Now, you have to furnish your PAN (Permanent Account Number issued by the tax department) for availing of any loan above Rs 5 lakh from gold loan companies (those with above 50% of gold loans in their total loan portfolio). Besides, any loan above Rs 1 lakh will be disbursed only through a cheque.
The RBI has also asked gold loan companies to stop issuing misleading advertisements such as availability of loans in two-three minutes.
The central bank has also laid down rules for valuation of gold pledged for loan. The gold will now be valued at the average closing price of 22-carat gold for the preceding 30 days as quoted by the Bombay Bullion Association. At present, the valuation of gold accepted as collateral is arbitrary and opaque.
The loan-to-value ratio, or the proportion of loan amount to the valuation of collateral, would remain at 60% for loans against jewellery.
The RBI has also asked gold loan companies to seek prior approval for opening branches exceeding 1,000. It has also asked them to verify and maintain records of jewellery ownership if total gold pledged by the customer is more than 20 grams.
At present, gold loan companies rely on self-declaration by customers for ownership verification. It has also asked gold loan companies to maintain proper infrastructure for storage of gold.
Analysts say if the RBI insists on any other documents, gold loan companies may lose market share to the unorganised sector.

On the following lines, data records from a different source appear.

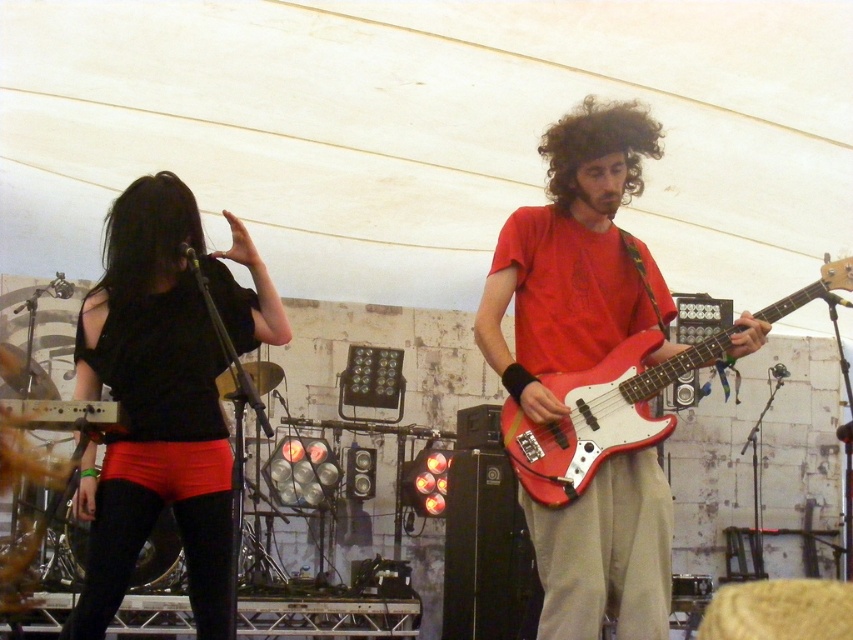 You are a photographer setting up for a live music shoot. You have a camera with a 30cm wide lens. You need to frame both the black matte shirt at left and the matte red electric guitar at right in your shot. Which object should you adjust your focus to first based on their widths?

The black matte shirt at left is thinner than the matte red electric guitar at right, so you should focus on the matte red electric guitar at right first since it is wider and requires more attention to capture its details properly.

You are a photographer trying to capture a clear shot of both the matte red guitar at center and the black matte shirt at left. Given their sizes, which object should you focus on first to ensure it fits in the frame?

The matte red guitar at center is much taller than the black matte shirt at left, so you should focus on capturing the matte red guitar at center first to ensure it fits in the frame.

You are a stagehand setting up equipment for a live performance. You need to place a tall amplifier that requires 1.2 meters of space. There is a space between the matte red guitar at center and the matte red electric guitar at right. Can the amplifier fit in that space?

The matte red guitar at center is taller than the matte red electric guitar at right, but the height difference does not indicate the space between them. The description does not provide information about the distance between the two guitars, so it is unknown if the amplifier can fit. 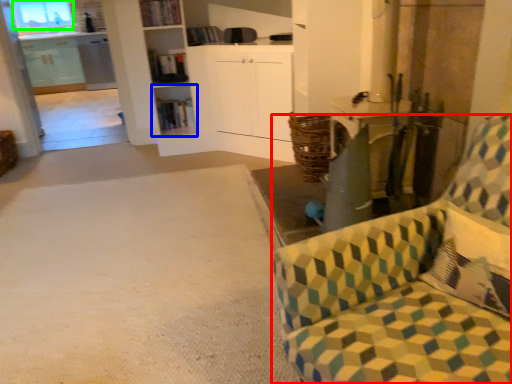 Question: Based on their relative distances, which object is farther from chair (highlighted by a red box)? Choose from shelf (highlighted by a blue box) and window (highlighted by a green box).

Choices:
 (A) shelf
 (B) window

Answer: (B) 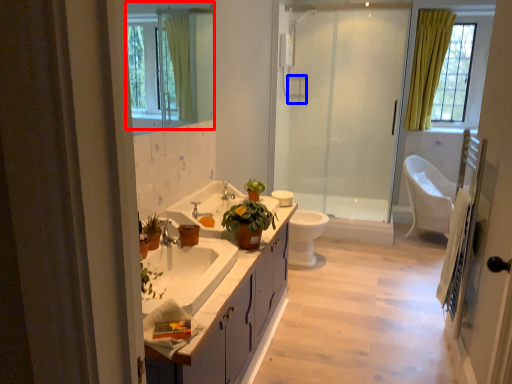 Question: Which object is further to the camera taking this photo, mirror (highlighted by a red box) or towel bar (highlighted by a blue box)?

Choices:
 (A) mirror
 (B) towel bar

Answer: (B) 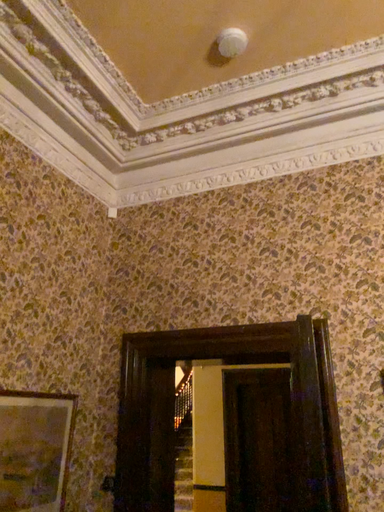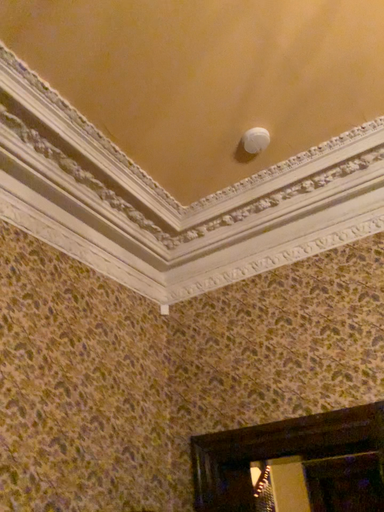 Question: Which way did the camera rotate in the video?

Choices:
 (A) rotated left
 (B) rotated right

Answer: (A) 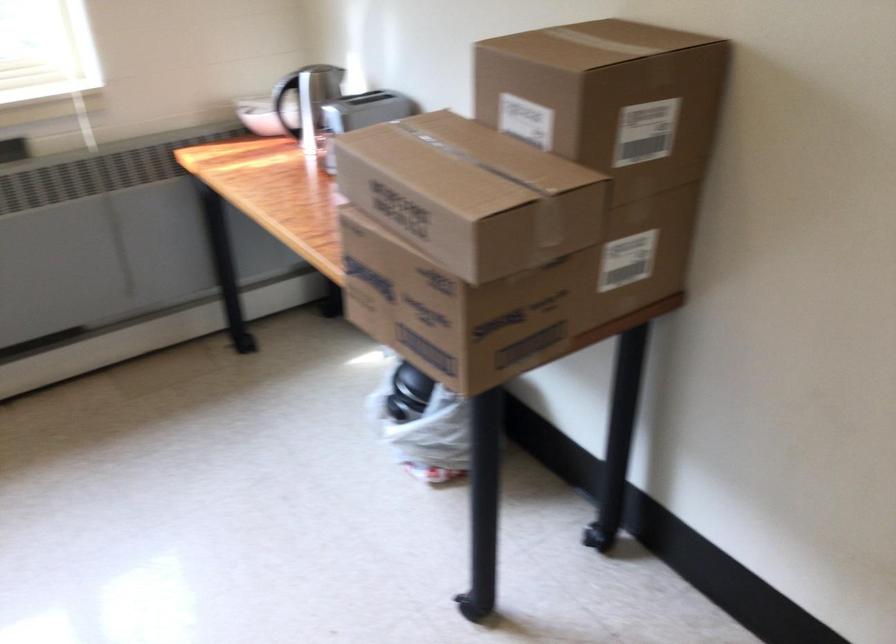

According to them, the guidelines are not clear on documents required for this purpose.
A Religare Institutional Research report says that the new norms, especially insistence on PAN and disbursal through cheques, could hurt the segment. However, norms related to auction process, branch opening and gold storage will have a limited impact.
After the announcement, share prices of non-banking financial companies Muthoot Finance and Manappuram Finance declined 8.2% and 4.6% to Rs 103.60 and Rs 15.5 on 17 September 2013 from the previous day, respectively.
"The new norms can put further pressure on stock prices of Manappuram Finance and Muthoot Finance," says Nithin Kamath, founder and chief executive officer, Zerodha, an online brokerage.
In another announcement on 17 September 2013, the government increased customs duty on gold and silver jewellery from 10% to 15%, a move aimed more at protecting the domestic jewellery industry rather than stemming overseas purchases to narrow the current account deficit.
"This is unlikely to have a significant impact since jewellery is only a small part of total imports. However, this could be good news for the local industry," says Kamath.
"The increase in duty on gold jewellery is positive for the Indian economy. It will protect the interests of jewellers and reduce the country's current account deficit. The step will also support the weak rupee. However, it will not hurt gold prices in India," says Sugandha Sachdeva, assistant vice president and incharge, metals, energy and currency research, Religare Securities.
According to the World Gold Council, India imported around 338 tonnes gold during the April-June quarter. Gold imports are seen as a hindrance in the government's attempt to lower the current account deficit and support the rupee.
The country's current account deficit in 2012-13 was 4.8% of its gross domestic product.